Here’s a sample of the survey results on some other issues before the current legislative session:
In addition to other issues now before the General Assembly, the survey tested voters’ opinions about several Republicans and Democrats considered prospects for the 2017 gubernatorial election.
- On LGBT rights, 57 percent oppose a proposal to allow businesses to refuse services to gay and lesbian couples based upon religious beliefs. “The Virginia electorate has moved dramatically on same sex marriage since voters banned it by approving the Virginia Marriage Amendment in 2006,” said Kidd.
- On gun laws, a small but significant majority (55%) say it is more important to control who can buy guns than it is to protect the right to own guns (41%). “Candidates who campaign on gun control in Virginia will depend upon key elements of the electorate showing up to vote: women, minorities, independents and voters under 45,” Kidd said. “That’s why Democrats are more eager to talk about gun control these days.”
- On redistricting, a majority (51%) backs creation of an independent commission to draw election district boundaries, but the responses show a partisan gulf, with Democrats in support and Republicans opposed. However, majorities of Republicans (53%) and Democrats (52%) agree that partisan voting data should be banned from the process of shaping legislative districts.
The Wason Center survey was based on interviews with 804 registered voters, conducted January 18-19. The margin of error overall is +/- 3.5%.More findings on the "flip," including approval/disapproval ratings for Gov. McAuliffe, LG Ralph Northam, AG Mark Herring, etc.

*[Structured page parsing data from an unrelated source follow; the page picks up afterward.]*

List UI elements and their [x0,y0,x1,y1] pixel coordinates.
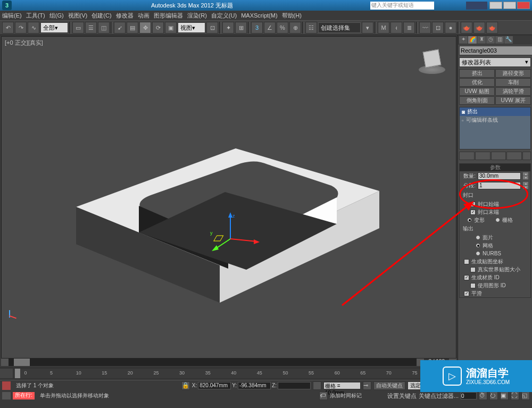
segs-spinner[interactable]: ▴▾ [523,182,528,189]
nav-fov-button[interactable]: ▣ [500,392,509,400]
align-button[interactable]: ⫞ [390,22,402,34]
percent-snap-button[interactable]: % [277,22,288,34]
timetag-icon[interactable]: 🏷 [319,392,328,400]
time-thumb[interactable] [15,369,20,378]
named-selset-input[interactable]: 创建选择集 [318,22,361,33]
autokey-button[interactable]: 自动关键点 [373,381,405,390]
menu-group[interactable]: 组(G) [49,12,64,20]
selset-arrow-button[interactable]: ▾ [362,22,373,34]
close-button[interactable] [517,2,530,9]
scroll-thumb[interactable] [14,359,30,366]
patch-radio[interactable] [476,235,480,240]
menu-modifiers[interactable]: 修改器 [116,12,134,20]
mirror-button[interactable]: M [378,22,389,34]
keymode-button-2[interactable]: ⊸ [363,381,371,390]
viewport[interactable]: [+0 正交][真实] [1,36,456,359]
ref-coord-dropdown[interactable]: 视图 ▾ [178,22,205,33]
modifier-list-dropdown[interactable]: 修改器列表▾ [459,57,531,67]
tab-motion[interactable]: ◷ [486,36,495,44]
amount-input[interactable]: 30.0mm [478,172,521,180]
macro-rec-icon[interactable] [2,392,11,399]
scroll-left-button[interactable] [1,359,9,366]
nurbs-radio[interactable] [476,251,480,256]
mod-turbosmooth-button[interactable]: 涡轮平滑 [495,87,531,96]
mod-extrude-button[interactable]: 挤出 [459,69,495,78]
mesh-radio[interactable] [476,243,480,248]
snap-3-button[interactable]: 3 [251,22,263,34]
move-button[interactable]: ✥ [139,22,151,34]
segs-input[interactable]: 1 [478,182,521,189]
coord-z-input[interactable] [278,382,311,389]
current-frame-input[interactable] [461,392,477,399]
maximize-button[interactable] [503,2,516,9]
curve-editor-button[interactable]: 〰 [419,22,431,34]
window-crossing-button[interactable]: ▤ [127,22,138,34]
scale-button[interactable]: ▣ [165,22,177,34]
redo-button[interactable]: ↷ [15,22,27,34]
amount-spinner[interactable]: ▴▾ [523,172,528,180]
show-end-button[interactable] [475,152,491,160]
timeconfig-button[interactable]: ⏱ [479,392,487,400]
minimize-button[interactable] [489,2,502,9]
menu-rendering[interactable]: 渲染(R) [187,12,207,20]
selection-filter-dropdown[interactable]: 全部 ▾ [40,22,68,33]
rotate-button[interactable]: ⟳ [152,22,164,34]
viewcube-compass-icon[interactable] [419,65,445,74]
menu-tools[interactable]: 工具(T) [26,12,45,20]
pivot-button[interactable]: ⊡ [206,22,218,34]
manip-button[interactable]: ✦ [222,22,234,34]
keyfilter-button[interactable]: 关键点过滤器... [419,392,459,400]
keymode-button[interactable]: ⊞ [235,22,247,34]
pin-stack-button[interactable] [459,152,475,160]
coord-mode-button[interactable] [313,381,321,390]
nav-maxview-button[interactable]: ⛶ [511,392,519,400]
lock-selection-button[interactable]: 🔒 [181,381,190,390]
layer-button[interactable]: ≣ [403,22,415,34]
angle-snap-button[interactable]: ∠ [264,22,276,34]
tab-create[interactable]: ✦ [459,36,468,44]
infocenter-icons[interactable] [466,2,487,10]
grid-radio[interactable] [495,218,500,222]
setkey-button[interactable]: 设置关键点 [387,392,417,400]
menu-grapheditors[interactable]: 图形编辑器 [154,12,183,20]
mod-optimize-button[interactable]: 优化 [459,78,495,87]
link-button[interactable]: ∿ [28,22,39,34]
menu-create[interactable]: 创建(C) [92,12,111,20]
move-gizmo[interactable]: z y [209,212,262,255]
menu-help[interactable]: 帮助(H) [282,12,302,20]
select-button[interactable]: ▭ [72,22,84,34]
material-button[interactable]: ● [445,22,456,34]
mod-bevelprofile-button[interactable]: 倒角剖面 [459,96,495,105]
coord-x-input[interactable] [198,382,231,389]
script-rec-icon[interactable] [2,381,11,390]
viewport-hscroll[interactable]: 0 / 100 [1,359,456,366]
schematic-button[interactable]: ⊡ [432,22,444,34]
viewcube-cube-icon[interactable] [423,49,442,68]
time-config-button[interactable] [0,369,13,378]
menu-views[interactable]: 视图(V) [68,12,88,20]
nav-orbit-button[interactable]: ⭮ [489,392,498,400]
coord-y-input[interactable] [238,382,271,389]
tab-utilities[interactable]: 🔧 [504,36,513,44]
render-button[interactable]: 🫖 [486,22,498,34]
mod-pathdef-button[interactable]: 路径变形 [495,69,531,78]
stack-item-spline[interactable]: ▫可编辑样条线 [460,116,530,124]
select-object-button[interactable]: ➹ [114,22,126,34]
mod-lathe-button[interactable]: 车削 [495,78,531,87]
menu-edit[interactable]: 编辑(E) [2,12,22,20]
morph-radio[interactable] [467,218,472,222]
menu-customize[interactable]: 自定义(U) [211,12,237,20]
nav-minview-button[interactable]: ◱ [521,392,530,400]
modifier-stack[interactable]: ◙挤出 ▫可编辑样条线 [459,107,531,149]
menu-maxscript[interactable]: MAXScript(M) [241,12,277,19]
help-search-input[interactable]: 键入关键字或短语 [370,2,434,10]
edit-selset-button[interactable]: ☷ [305,22,317,34]
timetag-label[interactable]: 添加时间标记 [330,392,362,399]
unique-button[interactable] [491,152,506,160]
select-name-button[interactable]: ☰ [85,22,97,34]
tab-display[interactable]: ▥ [495,36,504,44]
render-frame-button[interactable]: 🫖 [473,22,485,34]
tab-modify[interactable]: 🌈 [468,36,477,44]
spinner-snap-button[interactable]: ⊕ [289,22,301,34]
app-logo-icon[interactable]: 3 [2,1,12,10]
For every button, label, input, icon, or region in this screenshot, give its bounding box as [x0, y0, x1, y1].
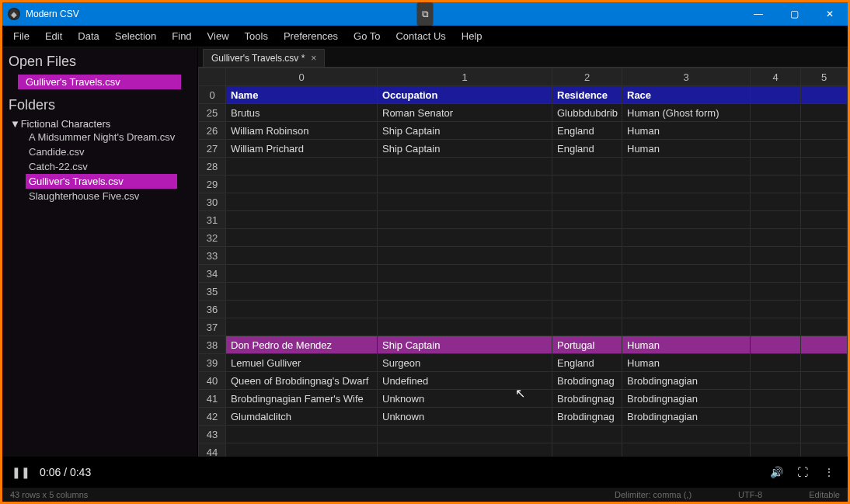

- Terry McAuliffe has a 45%-32% (+13) approval rating as governor, down sharply from 53%-23% (+30) in September 2015.
- Virginia are basically even divided (40%-41%) on whether the state is moving in the right direction or wrong direction.
- AG Mark Herring gets a 33%-27% (+6) approval/disapproval rating, down sharply from 39%-19% (+20) in September 2015.
- LG Ralph Northam gets a 26%-12% (+14) approval/disapproval rating, the same as in September 2015. A whopping 63% have no opinion.
- Ed Gillespie has a 22%-13% approval/disapproval rating.
- Ken Cuccinelli has a 31%-29% approval/disapproval rating. It boggles my mind that there can even be 31% of Virginians who approve of this extremist, but on the other hand, Trump is leading the GOP field right now...
- By a 62%-29% margin, Virginia support hospitals' offer "to make contributions so that hospitals - not taxpayers - cover the state’s 10% cost" of Medicaid expansion.
- By an enormous, overwhelming 88%-10% margin, Virginians support " Making private gun sales and sales at guns shows subject to background checks."
- By a 62%-33% margin, Virginians support a "ban on assault-style weapons."
- By a massive 84%-14% margin, Virginians oppose allowing "anyone who legally owns a gun to conceal carry without a permit."